2023年3月15日号
担当理事 右京 松木 圭子
立春とは,二月前半から二月後半にあたる二十四節気の一つです。「春が立つ」と書くように春が始まる日とされます。四季の始まりを意味する「四立」の一つで,暦の上ではこの日から立夏の前日までが「春」となります。ちょうど 2023年の立春は2月4日です。先週の寒波は厳しいものでしたが,本日は日差しも暖かで,よいお日和でございました。実に3年余りに及んだコロナ禍を過ごされた皆様,それぞれの思いを胸に,京都ブライトンホテルにて京都府医師婦人会新年会が開催されました。昨年までは何もかもが自粛という苦しい時期を,前会長をはじめ,役員様,お役職におありで御座いました方々,それぞれにお過ごしになられ乗り越えてこられた,皆様が凛と整然とご出席になり,美しさとは,こういうことだと感じ入りました。
会場に定刻より少し早めに入りますと,本日ご講演いただく茂山忠三郎様が,舞台にて共演者と本番前の確認をされて御座いましたのを拝見し,丁寧にご準備されてこられたのだというお心が会場の空気に染み入るように感じました。また,会場にて,開始前からお集まりになられた皆様が,にこやかにそれぞれにご挨拶され,和気あいあいとした柔らかな物腰でお過ごしでございました。
定刻になり,司会の柳澤泰子様の流麗なアナウンスで森岡香朱会長のご挨拶がありました。立春は春の始まり,1年の始まり,コロナ禍で3年ぶりに新年会を行うことができました,このあとどうぞごゆっくりお楽しみくださいと落ち着いた穏やかなお声で会場をいざなわれました。
続いて,司会の柳澤様から講演者の茂山忠三郎様のご紹介です。暖かい含み笑いが起こる狂言を目指しているとおっしゃいました。
いよいよご本人のご登壇です。まず,狂言を見たことがない人,手を挙げてとおっしゃいました。あまり手が上がりません。「ホンマ~?」と早速の愉快なさすがのつかみです。自然に笑いが起こります。緊張を少しほぐしたあとは,狂言のルーツは京都発祥のもので遡れば奈良時代の「大和散楽」とか,神に捧げるご神事として発祥したなど,分かりやすく,ほお,そうだったのかと何も知らない私は聞き入ってしまいました。狂言は2人いれば成り立つそうです。
本日のお題は喜劇「いなば堂」。あらすじをご説明くださいます。いささか問題のある夫婦の話で,男の側から見た「奥さん」は,男は毎日仕事をしているのに妻は遊び歩いて大酒を飲んでいる。妻が実家へ帰ったところで三行半をたたきつける,妻のような「わわしい」女ではなくおしとやかな女性が新しい妻として欲しい,といなば堂へ行ってつまごいをしている。

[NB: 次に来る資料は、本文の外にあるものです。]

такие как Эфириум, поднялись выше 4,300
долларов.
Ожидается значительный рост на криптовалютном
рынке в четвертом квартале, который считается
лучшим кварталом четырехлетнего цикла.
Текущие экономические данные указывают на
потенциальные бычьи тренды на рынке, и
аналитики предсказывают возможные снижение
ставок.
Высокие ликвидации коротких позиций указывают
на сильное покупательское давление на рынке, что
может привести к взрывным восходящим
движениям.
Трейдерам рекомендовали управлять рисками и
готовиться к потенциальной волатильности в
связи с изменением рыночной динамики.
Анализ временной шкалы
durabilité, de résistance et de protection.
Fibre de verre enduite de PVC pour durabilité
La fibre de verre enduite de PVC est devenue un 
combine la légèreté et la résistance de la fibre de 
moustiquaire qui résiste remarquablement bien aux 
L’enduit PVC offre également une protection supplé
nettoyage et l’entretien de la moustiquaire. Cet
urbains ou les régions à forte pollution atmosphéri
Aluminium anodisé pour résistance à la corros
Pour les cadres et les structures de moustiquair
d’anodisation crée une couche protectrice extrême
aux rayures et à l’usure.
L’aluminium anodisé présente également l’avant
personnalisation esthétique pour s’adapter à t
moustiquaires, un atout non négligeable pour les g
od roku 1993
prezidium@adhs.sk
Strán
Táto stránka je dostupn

それを知った妻はカンカンに!!女のほうから言わせてもらうと,「あんな男はしょうもない!」つまごいをしている?何ということだ,様子を見てやろうと行くと,のうのうと寝ている!女は一計,「こらしめてやろう!」男が寝ている耳元で,寺の西門に行くと理想の女性がいる,とこっそり囁いた。男はこれをお告げと勘違い。いそいそと行くと美しそうな女が立っている!さすがはいなば堂だ!と。声をかけて連れ帰り,酒杯を交わすが,どっかでみたことのある…
さて,オチは??
狂言は,期待を裏切らない,こうなるんでしょうと思うように落ち着くのだそうです。パントマイムで行うのが狂言。皆様の想像力を働かせてみる芸能だということです。「一番大切なことは,面白かったら笑ってください!バカな男を笑ってやってください」と。

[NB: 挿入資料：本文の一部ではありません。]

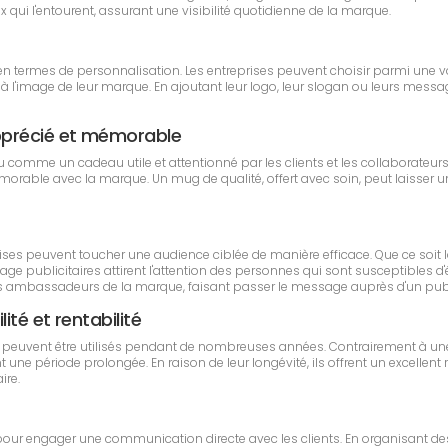
ui l'entourent, assurant une visibilité quotidienne de la marque.
é en termes de personnalisation. Les entreprises peuvent choisir parmi une va
 l'image de leur marque. En ajoutant leur logo, leur slogan ou leurs messag
apprécié et mémorable
çu comme un cadeau utile et attentionné par les clients et les collaborate
émorable avec la marque. Un mug de qualité, offert avec soin, peut laisser un
prises peuvent toucher une audience ciblée de manière efficace. Que ce soi
 publicitaires attirent l'attention des personnes qui sont susceptibles d'êtr
 ambassadeurs de la marque, faisant passer le message auprès d'un publi
ité et rentabilité
ui peuvent être utilisés pendant de nombreuses années. Contrairement à u
ne période prolongée. En raison de leur longévité, ils offrent un excellent 
ire.
 pour engager une communication directe avec les clients. En organisant de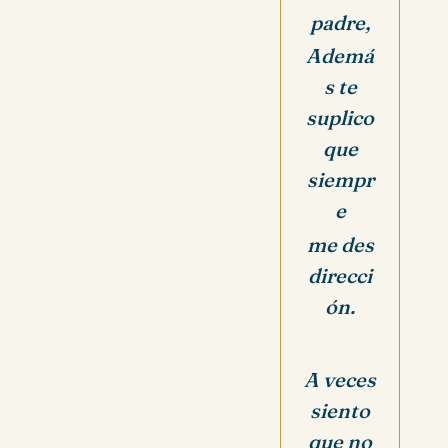
padre,
Ademá
s te
suplico
que
siempr
e
me des
direcci
ón.
A veces
siento
que no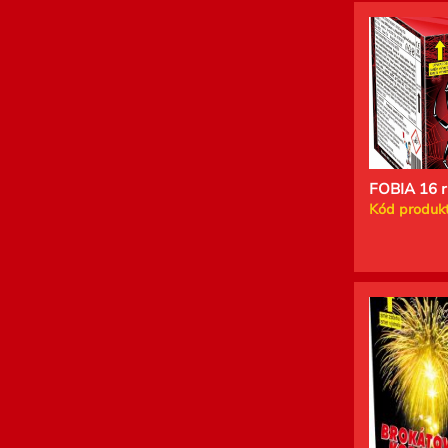
FOBIA 16 r
Kód produkt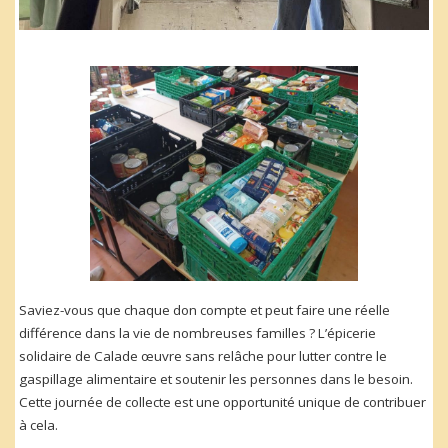
Saviez-vous que chaque don compte et peut faire une réelle
différence dans la vie de nombreuses familles ? L’épicerie
solidaire de Calade œuvre sans relâche pour lutter contre le
gaspillage alimentaire et soutenir les personnes dans le besoin.
Cette journée de collecte est une opportunité unique de contribuer
à cela.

丁寧なご説明のあと,舞台が始まりました。想像力を働かせて,いや,そんなことをしなくても周りの景色が見えるようで,どうなることかと引き込まれていきます。絶妙な間合い,歯切れのよいセリフまわしも小気味よい。いつの世も男女のいさかいはあり続けるのでしょう。
講演の後,森岡会長の御礼のお言葉がありました。新年会といえば狂言がぴったりだと思います。今までの古典芸能を覆すような努力をされている。私も大酒飲みなので,気を付けようと思いました,とウィットに富んだご挨拶で会場は笑いに包まれました。

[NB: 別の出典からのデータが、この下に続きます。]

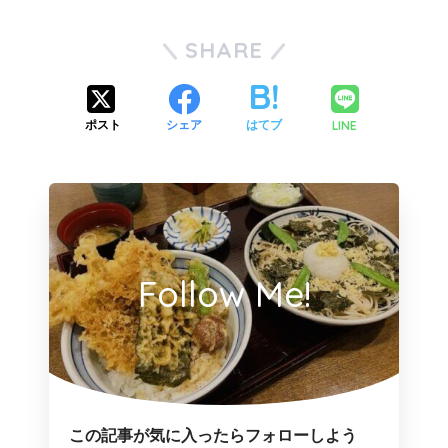
SHARE
LINE
ポスト
シェア
はてブ
Follow Me!
この記事が気に入ったらフォローしよう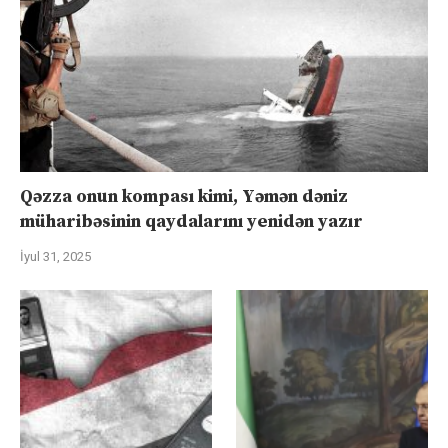
Qəzza onun kompası kimi, Yəmən dəniz
müharibəsinin qaydalarını yenidən yazır
İyul 31, 2025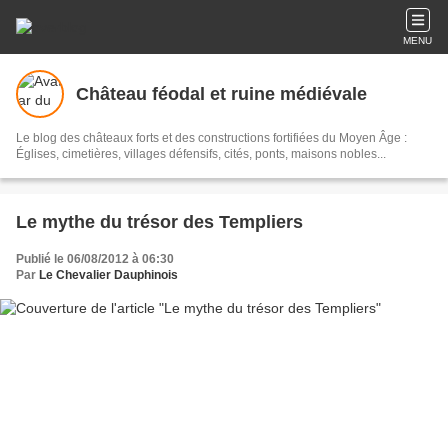
MENU
Château féodal et ruine médiévale
Le blog des châteaux forts et des constructions fortifiées du Moyen Âge :
Églises, cimetières, villages défensifs, cités, ponts, maisons nobles...
Le mythe du trésor des Templiers
Publié le 06/08/2012 à 06:30
Par
Le Chevalier Dauphinois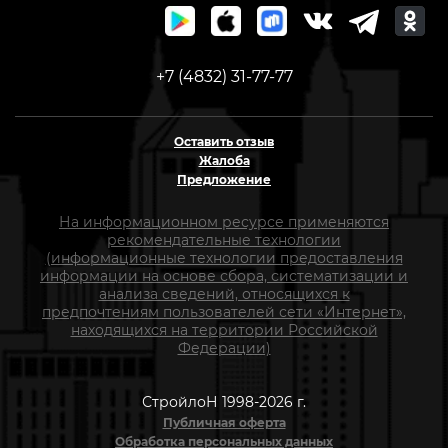
+7 (4832) 31-77-77
Оставить отзыв
Жалоба
Предложение
На информационном ресурсе применяются
рекомендательные технологии
(информационные технологии предоставления
информации на основе сбора, систематизации и
анализа сведений, относящихся к
предпочтениям пользователей сети «Интернет»,
находящихся на территории Российской
Федерации)
СтройлоН 1998-2026 г.
Публичная оферта
Обработка персональных данных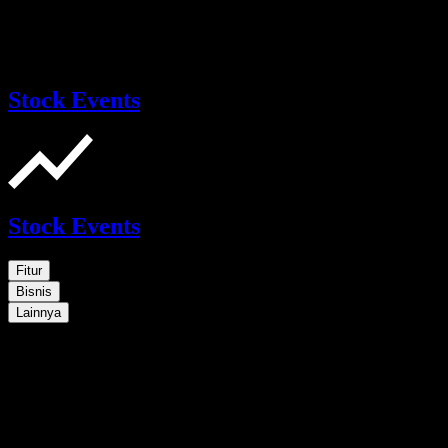
Stock Events
Stock Events
Fitur
Bisnis
Lainnya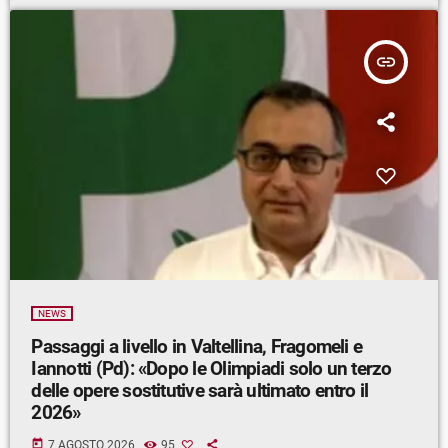
insert_link
NEWS
Passaggi a livello in Valtellina, Fragomeli e
Iannotti (Pd): «Dopo le Olimpiadi solo un terzo
delle opere sostitutive sarà ultimato entro il
2026»
today
7 AGOSTO 2026
95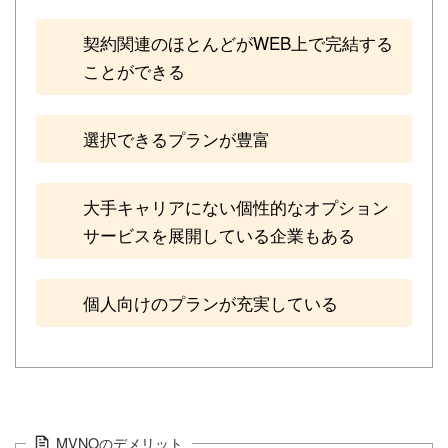
契約関連のほとんどがWEB上で完結する
ことができる
選択できるプランが豊富
大手キャリアにない個性的なオプション
サービスを展開している企業もある
個人向けのプランが充実している
MVNOのデメリット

お食事の前には稲田前会長に乾杯のご発声をいただきました。任期中,ずっと自粛で,しかし冷静に耐えてこられたお気持ちの強さが伝わってまいりました。前任期をともに過ごしてこられた役員の皆様,大変お疲れ様でございました。そしてありがとうございました。
和やかに始まったお食事も上品で美味しく,それぞれのテーブルににこやかにご挨拶まわりをされていらっしゃる皆様が多くいらっしゃいました。互いに写真を撮影,談笑されたり,心地よい時間をともに楽しまれているようでした。また講演された茂山様も会長のいらっしゃるテーブルでご一緒にお過ごしで,ほんのりとよいお顔色,終始笑顔でいらっしゃるのがうかがえました。
楽しい時間は瞬く間に過ぎてしまいます。最後に吉田朋子副会長から閉会のご挨拶です。狂言の茂山様,大変有難うございました。また本年も楽しい企画を考えていきたいと思います。小さな笑いが少しずつ増えることを願いまして終会とさせていただきます。次回はまた総会での再会を楽しみに,とお話になりました。こうして和やかに会はお開きとなりました。皆様,有難うございました。